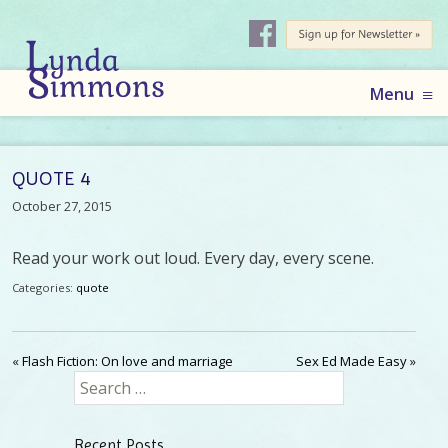
AUTHOR
LYNDA
Skip
Menu
to
SIMMONS
content
QUOTE 4
October 27, 2015
Read your work out loud. Every day, every scene.
Categories:
quote
«
Flash Fiction: On love and marriage
Sex Ed Made Easy
»
Search
for:
Recent Posts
^^^^
YOUR ASSIGNMENT
If pictures appear in the data, do not print them; repeat the rest exactly.

RESULT OF THIS EXERCISE
AUTHOR
LYNDA
Skip
Menu
to
SIMMONS
content
QUOTE 4
October 27, 2015
Read your work out loud. Every day, every scene.
Categories:
quote
«
Flash Fiction: On love and marriage
Sex Ed Made Easy
»
Search
for:
Recent Posts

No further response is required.